At Monday’s Town Council meeting, renewable energy expert Roland Poirier proposed using five to seven acres on Whitehouse Bay to grow sorghum, a grain used for livestock fodder that can be converted into ethanol.

“The plant would bring a diverse amount of products that would generate enough profit to make it sustainable and put some people to work and step away from our need to rely on foreign oil,” Mr. Poirier said.

Mr. Poirier, who toured the area with Councilman Travis S. McKnight last week, said Whitehouse Bay’s proximity to the St. Lawrence River makes it an ideal place to grow the crop.

Unlike corn grown for ethanol, sorghum does not deplete food sources and is less taxing to the soil because it does not use the same amount of nitrogen, Mr. Poirier said.

Several areas, including Kenya and Israel, are harvesting the crop.

The town will hold a public hearing at 6 p.m. June 20 to discuss leasing the land. Mr. Poirier said he would begin planting as soon as the lease is approved.

If the project is successful, Mr. Poirier said, it could be extended for several years and acres, employing several residents to cultivate the land.

“Worst-case scenario, if the ethanol part of it fails, there is still a grain byproduct that can be marketed and there is still energy from pelletizing the fibers that can be marketed,” Mr. Poirier said.

The sorghum project also could be a step toward a larger goal, said Supervisor Mark Scott.

Town officials are considering a partnership with Sustainable Power and Applied Research Community to develop a renewable energy research facility that would focus on power generation, energy efficiency and resource sustainability using the area’s natural resources at Whitehouse Bay.
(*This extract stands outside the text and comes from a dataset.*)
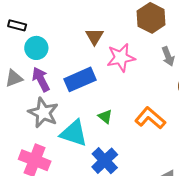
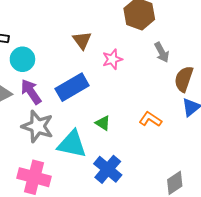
pink star: (121, 58) -> (112, 59), size x0.7
orange L-shape: (150, 118) -> (150, 119), size x0.7

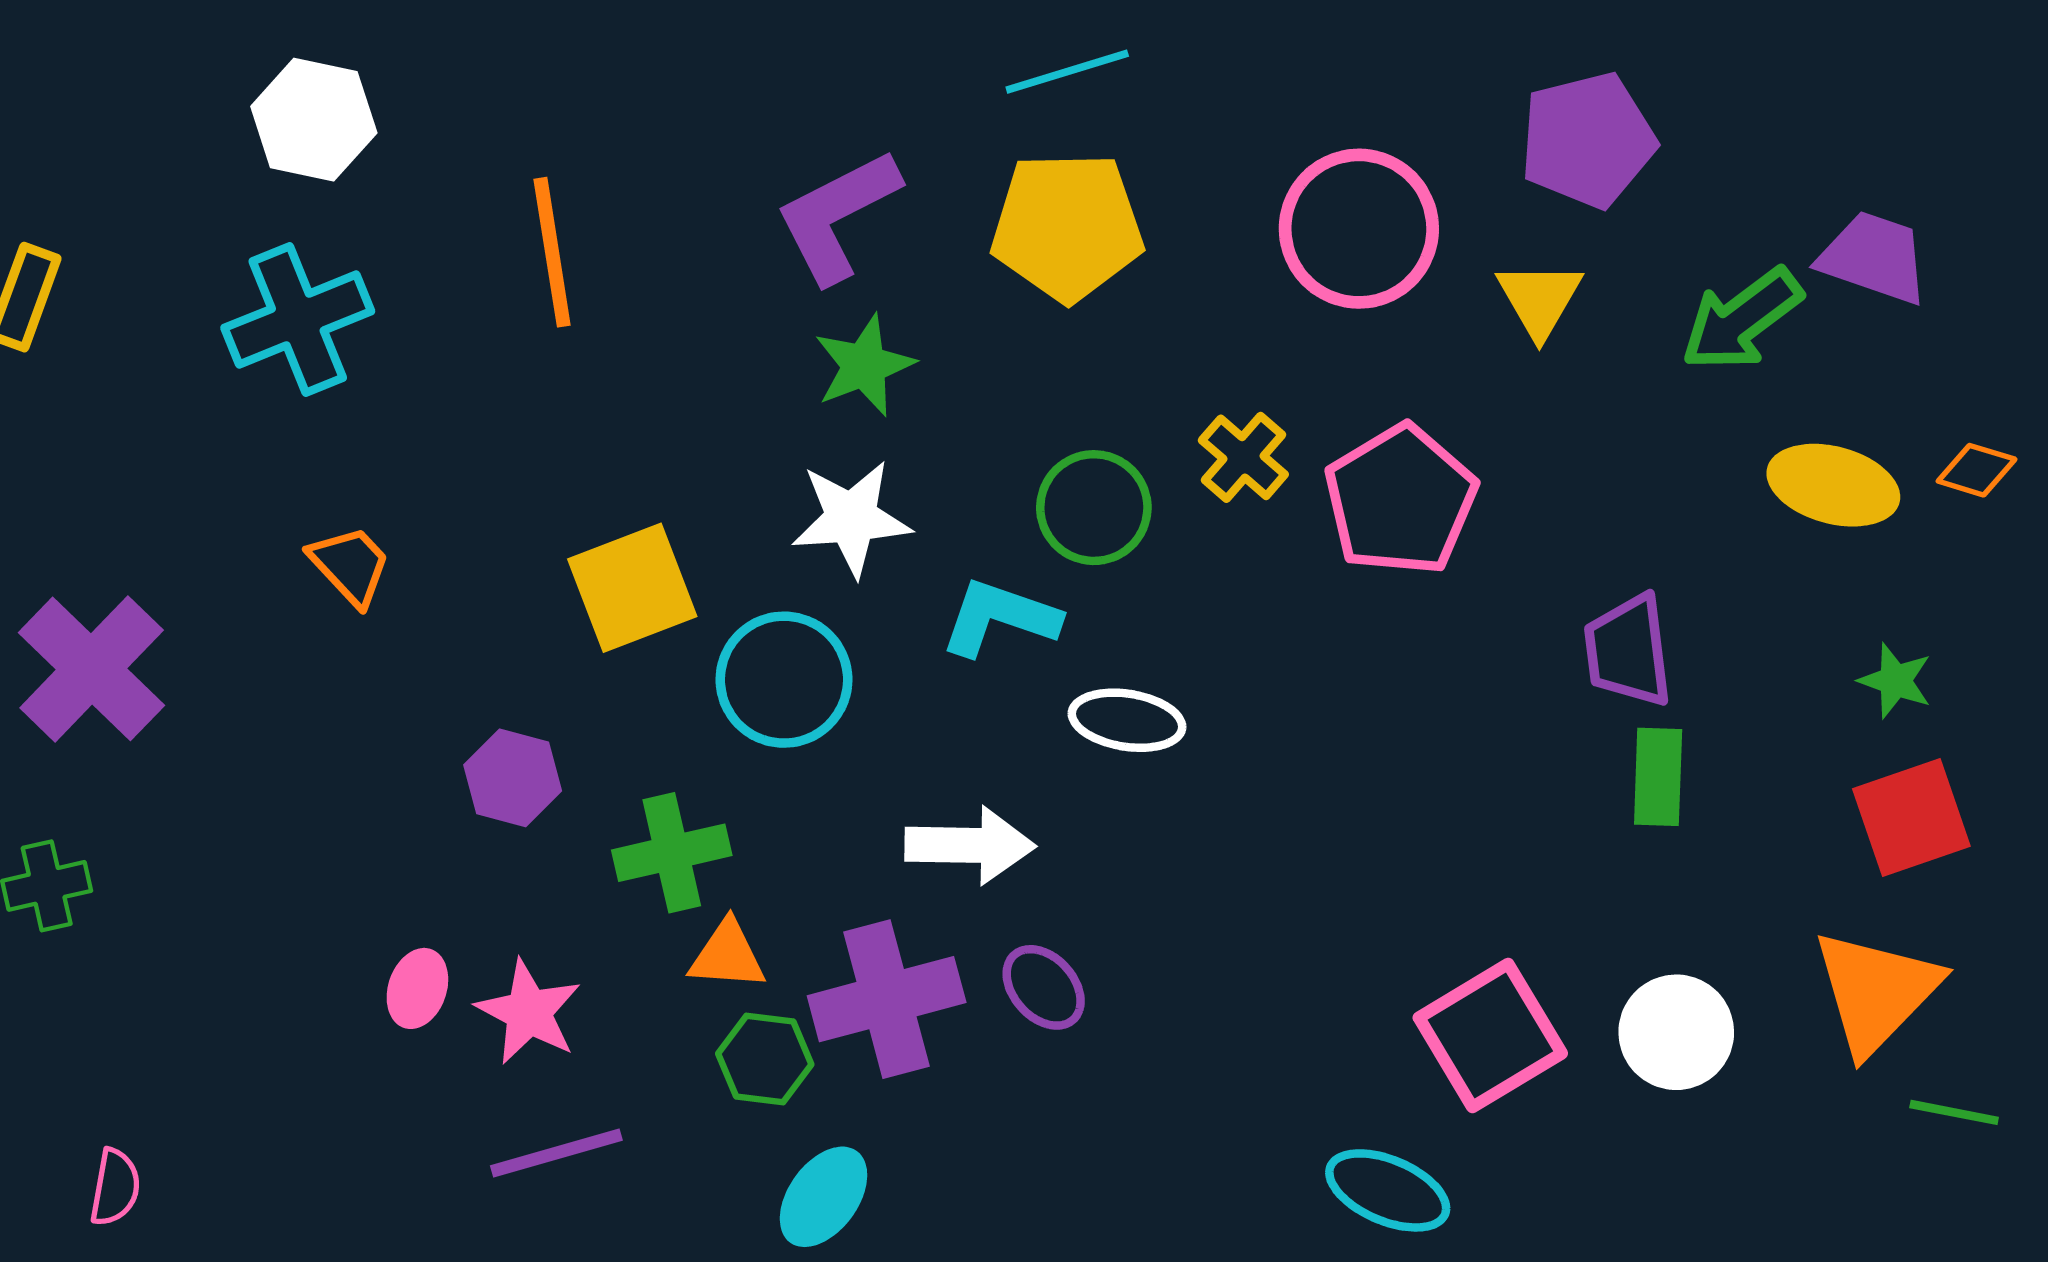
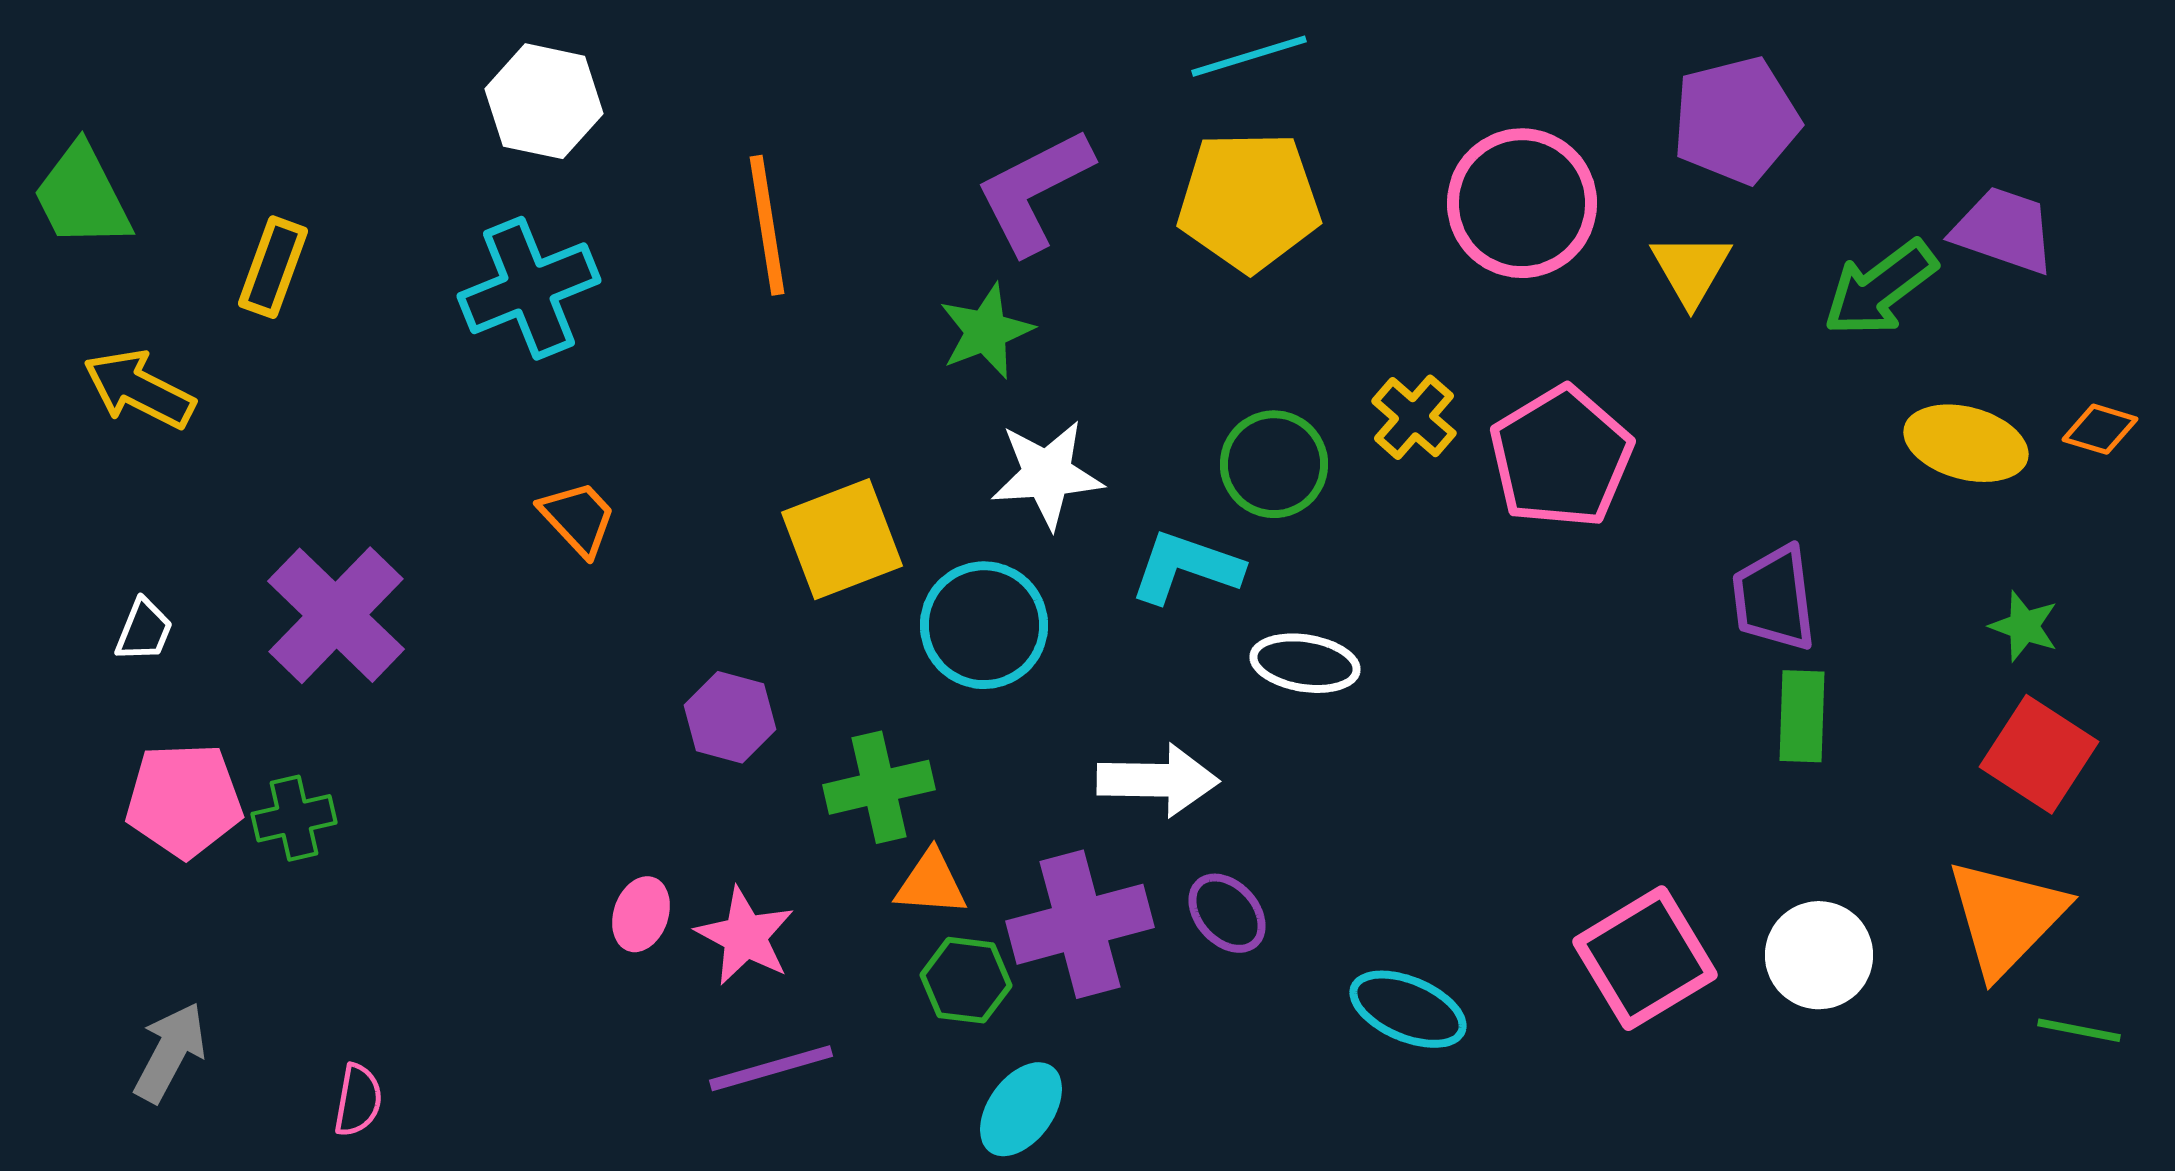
green star: (864, 365) -> (986, 331), moved
red square: (1911, 817) -> (2039, 754), turned -38
cyan ellipse: (1388, 1190) -> (1408, 1009), moved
“It’s just a concept at this point, but it’s the idea that this area down at Whitehouse Bay would be an area that would foster renewable projects with the intent of coming up with products that could be manufactured somewhere in the north country. It could be Massena, Ogdensburg or Potsdam; it doesn’t have to be Waddington,” Mr. Scott said.

The proposed research complex could range from 100,000 to 150,000 square feet, with up to 50 to 100 academic, professional and support personnel to be located on the site within three years of opening.

Long-term, high-paying jobs could come to the town, Mr. Scott said.

The town would have to seek up to $45,000 to $65,000 from the state to fund the plan.